> WHAT TO PRODUCE:
Please output exactly the lines below, starting at the line that has "Activate Your Free WebinarJam" and ending at the line that has "insights that drive", both included; leave out all pictures and include nothing else.

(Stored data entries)
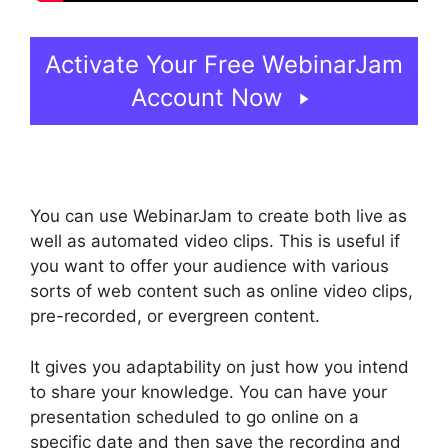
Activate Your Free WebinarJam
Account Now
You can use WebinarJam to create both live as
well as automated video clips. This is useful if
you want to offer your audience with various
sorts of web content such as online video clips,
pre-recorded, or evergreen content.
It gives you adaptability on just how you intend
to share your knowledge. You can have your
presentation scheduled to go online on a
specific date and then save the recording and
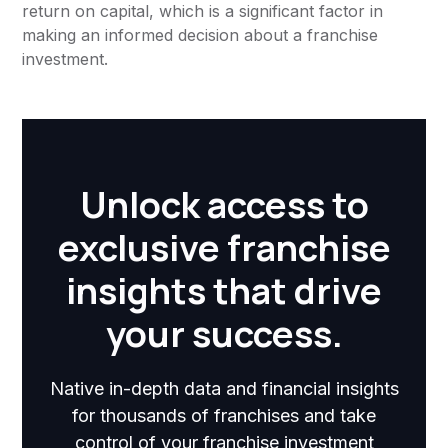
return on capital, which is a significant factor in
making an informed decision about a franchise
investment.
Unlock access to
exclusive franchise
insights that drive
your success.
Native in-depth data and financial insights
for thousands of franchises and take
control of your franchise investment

==

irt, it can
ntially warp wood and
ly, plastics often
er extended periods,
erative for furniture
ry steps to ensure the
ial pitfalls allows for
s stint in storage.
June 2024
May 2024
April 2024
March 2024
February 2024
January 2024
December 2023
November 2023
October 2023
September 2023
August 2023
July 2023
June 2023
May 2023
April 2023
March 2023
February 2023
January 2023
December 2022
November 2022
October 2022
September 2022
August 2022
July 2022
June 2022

> WRITTEN SOLUTION:
Activate Your Free WebinarJam
Account Now
You can use WebinarJam to create both live as
well as automated video clips. This is useful if
you want to offer your audience with various
sorts of web content such as online video clips,
pre-recorded, or evergreen content.
It gives you adaptability on just how you intend
to share your knowledge. You can have your
presentation scheduled to go online on a
specific date and then save the recording and
return on capital, which is a significant factor in
making an informed decision about a franchise
investment.
Unlock access to
exclusive franchise
insights that drive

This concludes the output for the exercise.